The content of the chat isn’t important, as it was typical, and petty college drama. You can fill in the scenario here: ________ and you would probably be close to correct. Apparently, during this vent to an acquaintance, I must have found some nuggets of wisdom in our exchange and decided to save it. Well, it did come in handy. I could make this post one of those “Dear 19-year-old self” letters, but I think it’s more entertaining to see how this girl fares over the next few years. I want to see her sweat a bit over gaining much needed wisdom and maturity.

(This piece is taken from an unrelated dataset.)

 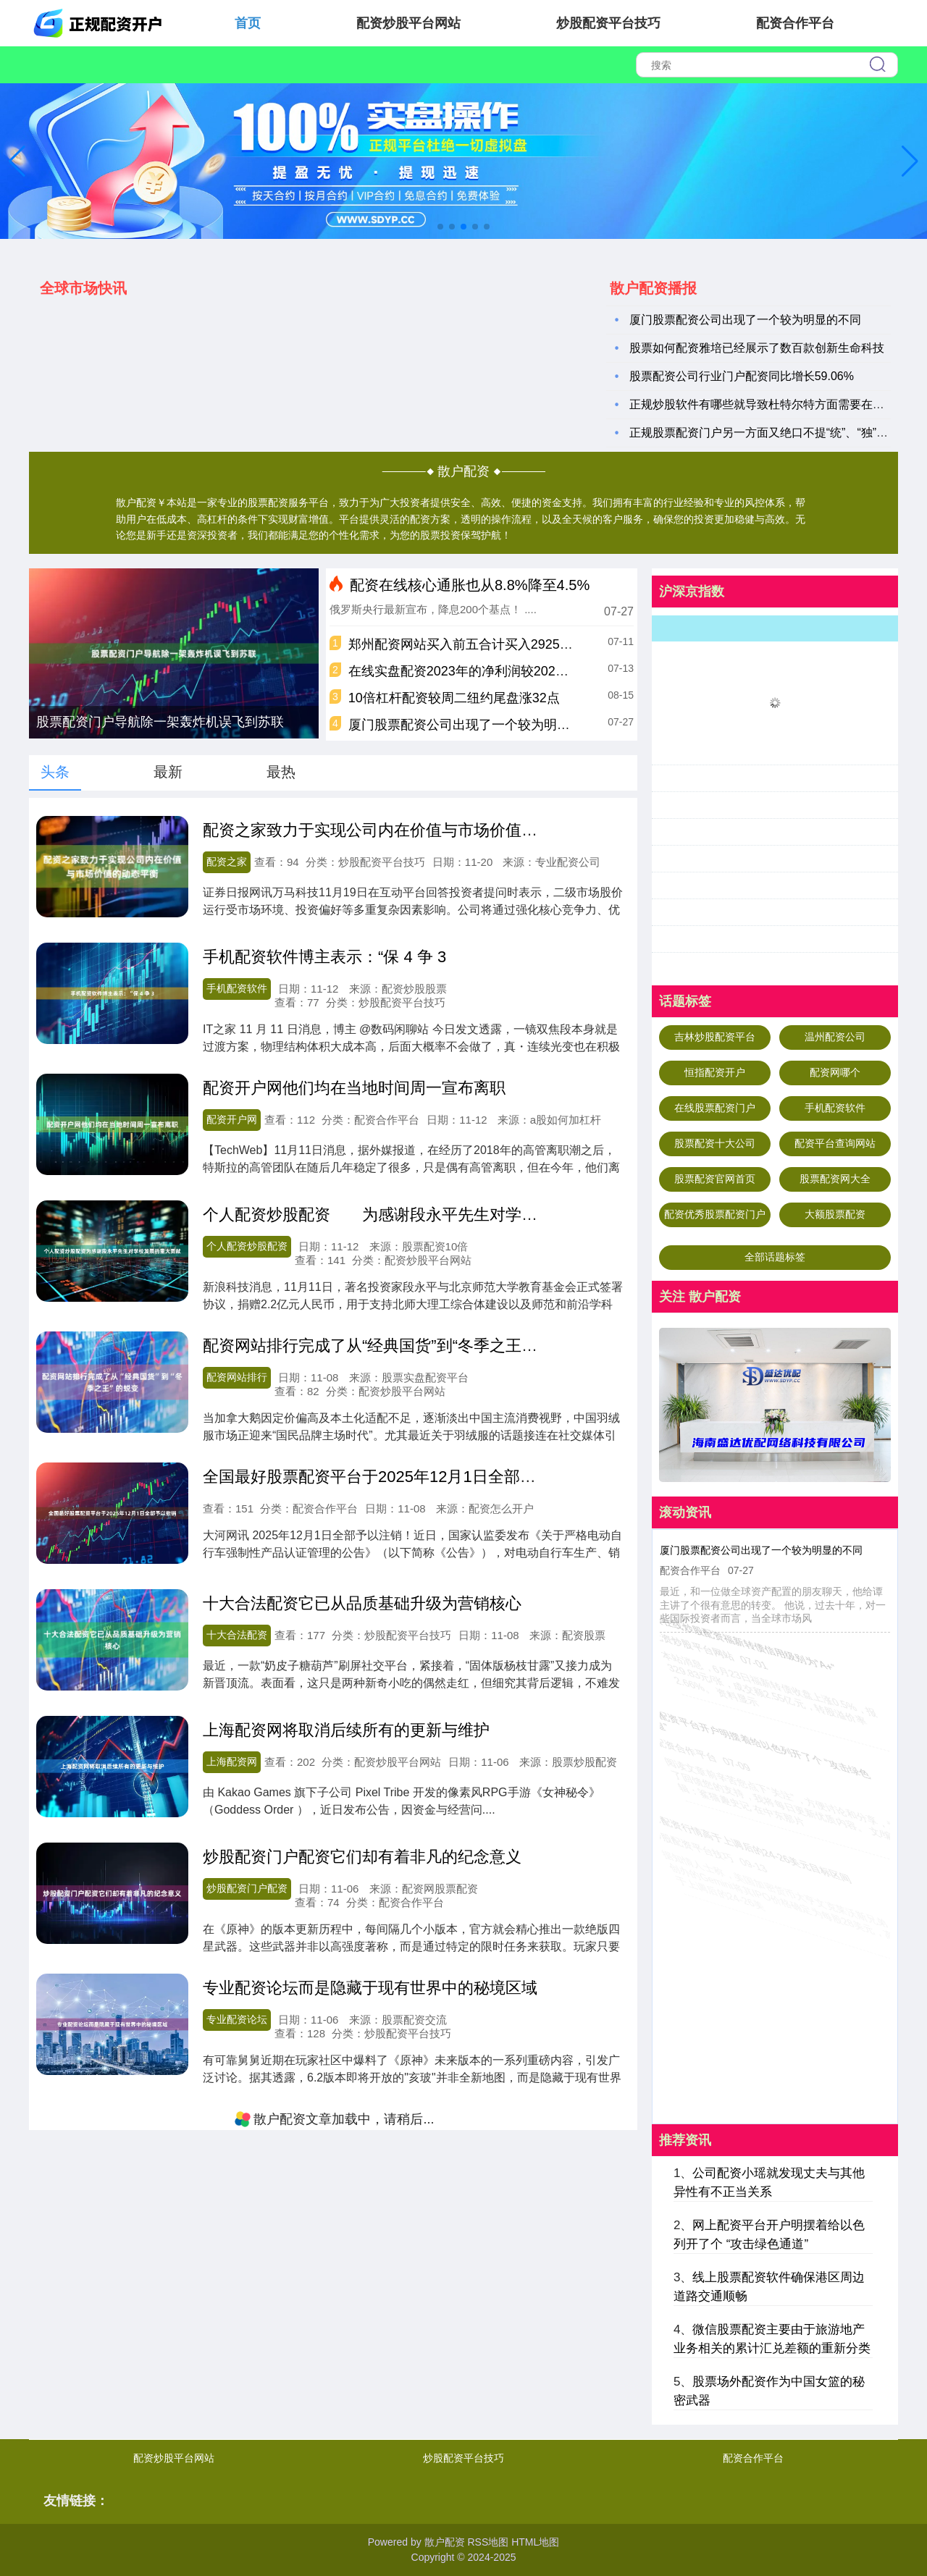 What do you see at coordinates (362, 1857) in the screenshot?
I see `炒股配资门户配资它们却有着非凡的纪念意义` at bounding box center [362, 1857].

Around the same time frame of the AOL chat I see this girl crying over which major to choose, and finally sort of confidently deciding on Graphic Design. I see her continue to date guys that were based on a list she formed with her 15-year-old girlfriends in high school while listening to BBMak. I see her ditching the list after too many pop-collared jerks, to eventually find the only guy who has ever made her blush. I see her make her heart vulnerable for the first time, and taking a leap into sharing her life with the guy just right for her.
They leap right into a cute old fixer-upper house, because it was a buyers market in 2007, didn’t you hear? I see her and the guy paint every room in the house a different color. I see her shivering in a 20 degree house when the heater was broken for a couple days, and remember her promising to be happy for the rest of her life when a dishwasher is finally installed. I see her paint over the ugly not-quite-right lime color in the bathroom to a nice beige.

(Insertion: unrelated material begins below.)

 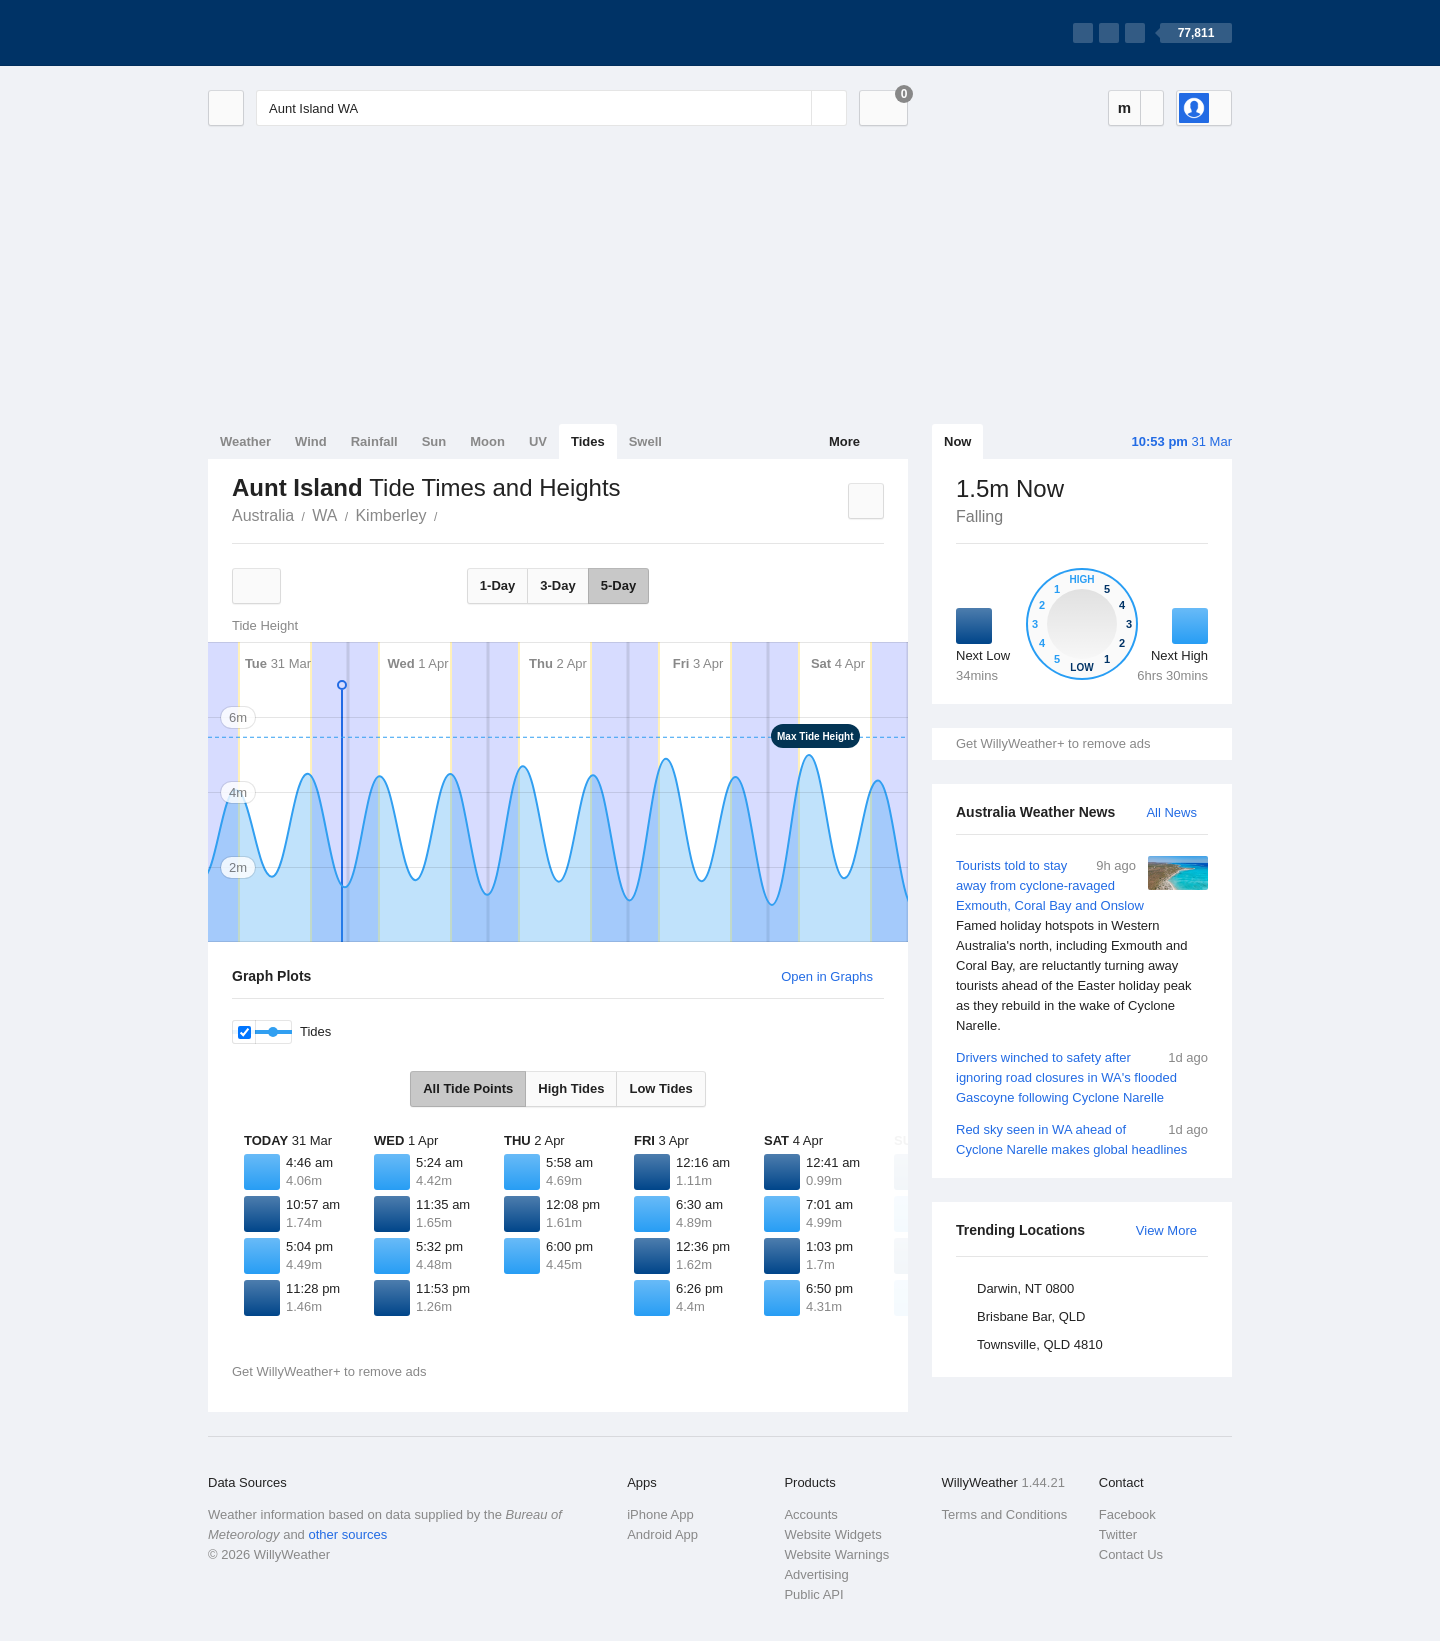 I want to click on Australia, so click(x=263, y=515).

I see her reaping the consequences of ill-formed habits from college of frequenting Jack-in-the-Box at midnight, and eating Apple Jacks everyday (because they’re healthy?). I see the day to day conversations she has with her much older coworkers she shares her cubicle space with, and her realizing that life does go on after 25. She also gains a ton of trivial knowledge from listening to the podcast Stuff You Missed in History Class while she works. I see her cry when Lost ended, partly because she hated the finale so much, and because she was so hormonal. She takes a pregnancy test an hour afterwards to get the biggest news of her life so far, and thinks “no wonder I cried so hard when Claire had her baby…again?” She sees the college kids that her husband teaches get younger by the year. And that they all have the same type of drama she did at 19.
The scenes in my mind go on and on after that AOL chat. Weddings, funerals. New jobs, new places. Disappointments, serendipity. She fails again, she learns again, she grows some more. I can see she doesn’t regret a thing, and it’s okay to fail sometimes. So I’m not going to write a letter of advice to her. I’m just going to say, “Thanks for sharing your words of 19-year-old wisdom with me. I forgot what it was like.” And sometimes it’s good to remember who you were.